TASK DATA =>
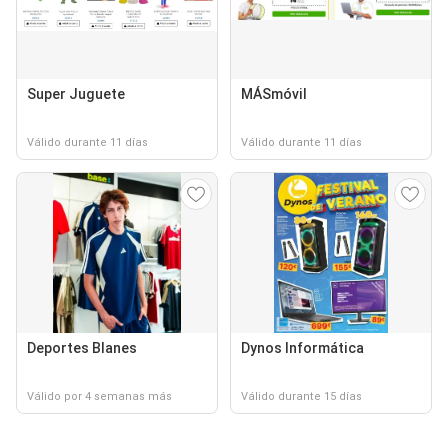
Super Juguete
MÁSmóvil
Válido durante 11 días
Válido durante 11 días
Deportes Blanes
Dynos Informática
Válido por 4 semanas más
Válido durante 15 días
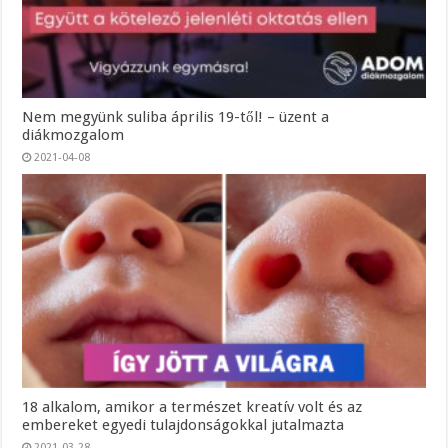
Nem megyünk suliba április 19-től! – üzent a
diákmozgalom
2021-04-08
18 alkalom, amikor a természet kreatív volt és az
embereket egyedi tulajdonságokkal jutalmazta
2021-03-28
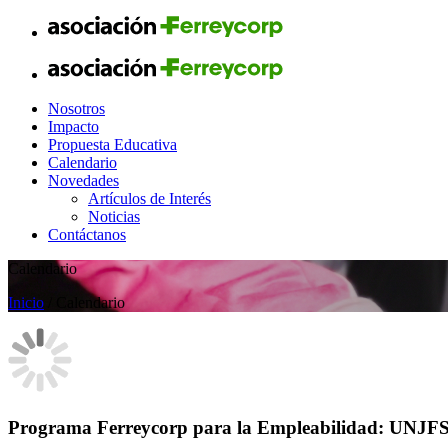
Nosotros
Impacto
Propuesta Educativa
Calendario
Novedades
Artículos de Interés
Noticias
Contáctanos
Calendario
Inicio
/ Calendario
Programa Ferreycorp para la Empleabilidad: UNJF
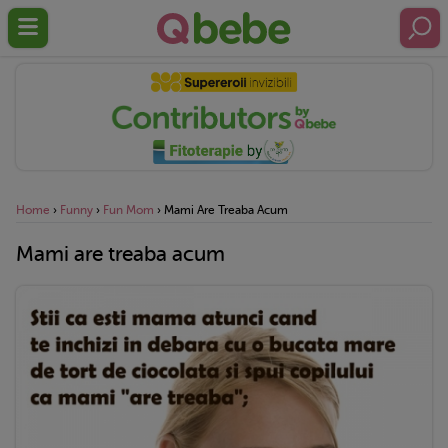
Home
›
Funny
›
Fun Mom
›
Mami Are Treaba Acum
Mami are treaba acum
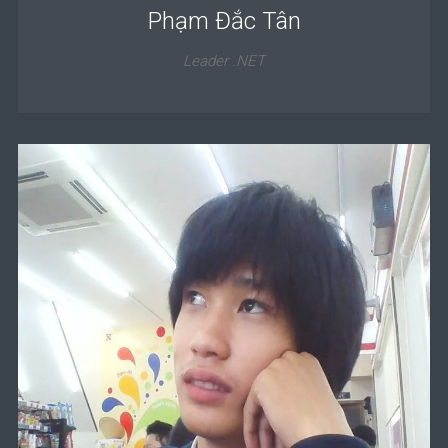
Phạm Đắc Tân
Leader .NET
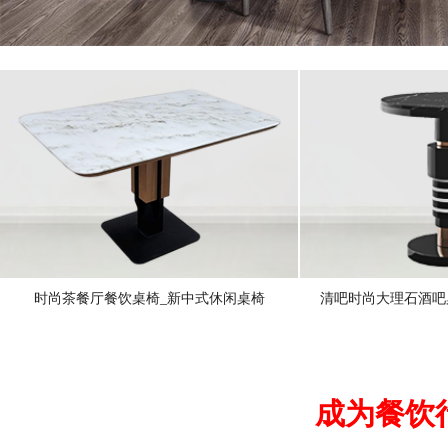
时尚茶餐厅餐饮桌椅_新中式休闲桌椅
清吧时尚大理石酒吧
成为餐饮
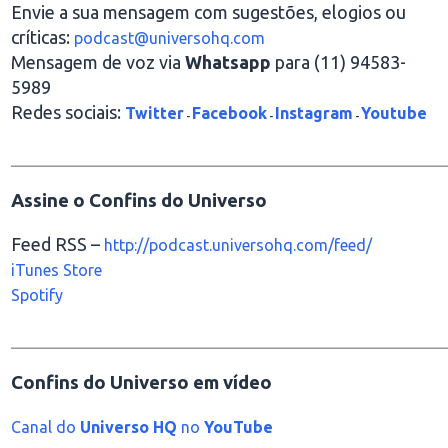
Envie a sua mensagem com sugestões, elogios ou
críticas:
podcast@universohq.com
Mensagem de voz via
Whatsapp
para (11) 94583-
5989
Redes sociais:
Twitter
Facebook
Instagram
Youtube
-
-
-
________________________________________________
Assine o Confins do Universo
Feed RSS –
http://podcast.universohq.com/feed/
iTunes Store
Spotify
________________________________________________
Confins do Universo em vídeo
Canal do
Universo HQ
no
YouTube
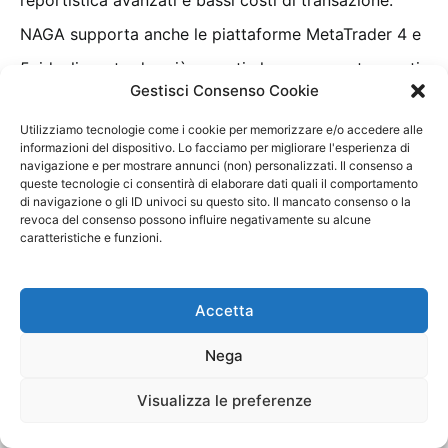
NAGA supporta anche le piattaforme MetaTrader 4 e
5, ideali per trader più esperti che cercano strumenti
Gestisci Consenso Cookie
di analisi avanzati e automazione.
Utilizziamo tecnologie come i cookie per memorizzare e/o accedere alle
informazioni del dispositivo. Lo facciamo per migliorare l'esperienza di
Per garantire sicurezza e conformità, NAGA è
navigazione e per mostrare annunci (non) personalizzati. Il consenso a
queste tecnologie ci consentirà di elaborare dati quali il comportamento
regolamentato dall’Autorità per i Servizi Finanziari
di navigazione o gli ID univoci su questo sito. Il mancato consenso o la
revoca del consenso possono influire negativamente su alcune
delle Seychelles (FSA) e dalla CySEC, e i fondi dei
caratteristiche e funzioni.
clienti sono segregati in conti separati. Inoltre, NAGA
offre un servizio clienti in 14 lingue e una vasta
Accetta
gamma di risorse educative, inclusi webinar ed
Nega
eBook, per aiutare i trader a migliorare le loro
Avviso di rischio
– Il 50 – 75% dei conti degli investitori al dettaglio perde denaro
competenze.
Visualizza le preferenze
durante il trading di CFD con questi fornitori. Valuta se puoi permetterti di correre
questo alto rischio di perdere il tuo denaro.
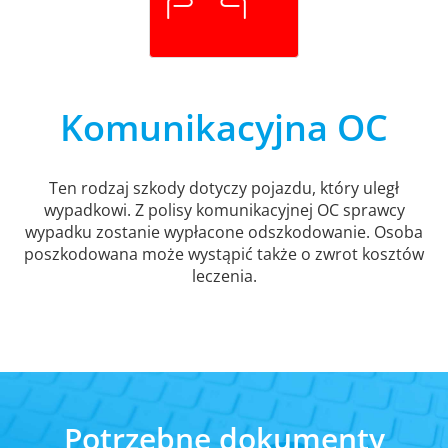
Komunikacyjna OC
Ten rodzaj szkody dotyczy pojazdu, który uległ
wypadkowi. Z polisy komunikacyjnej OC sprawcy
wypadku zostanie wypłacone odszkodowanie. Osoba
poszkodowana może wystąpić także o zwrot kosztów
leczenia.
Potrzebne dokumenty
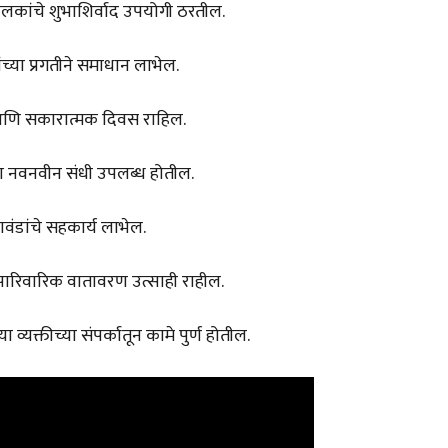
लकांचे शुभाशिर्वाद उपयोगी ठरतील.
च्या प्रगतीने समाधान लाभेल.
ी आणि सकारात्मक दिवस राहिल.
ना नवनवीन संधी उपलब्ध होतील.
ावंडांचे सहकार्य लाभेल.
. पारिवारिक वातावरण उत्साही राहील.
्यक्तीच्या संपर्कातून कामे पुर्ण होतील.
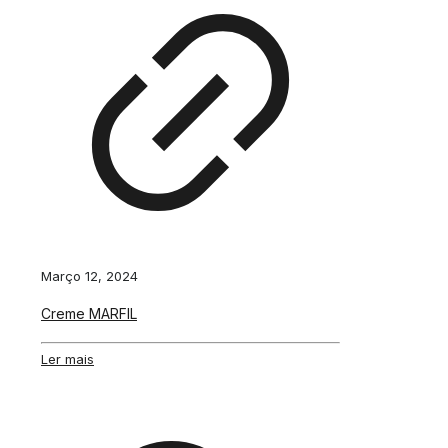
Março 12, 2024
Creme MARFIL
Ler mais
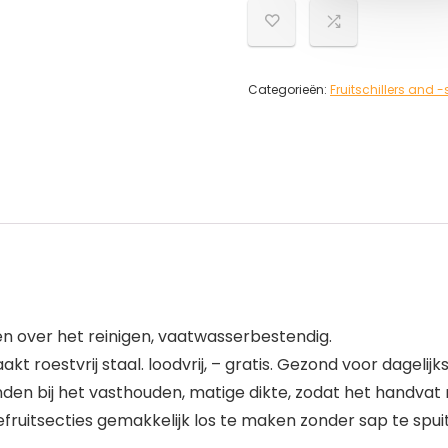
Categorieën:
Fruitschillers and -
n over het reinigen, vaatwasserbestendig.
 roestvrij staal. loodvrij, – gratis. Gezond voor dagelijks
 bij het vasthouden, matige dikte, zodat het handvat ni
uitsecties gemakkelijk los te maken zonder sap te spuiten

EXERCISE INSTRUCTIONS => Where does the string "Confins" appear in the records above? Return every line that holds it.

ANSWER BOX =>
Assine o Confins do Universo
Confins do Universo em vídeo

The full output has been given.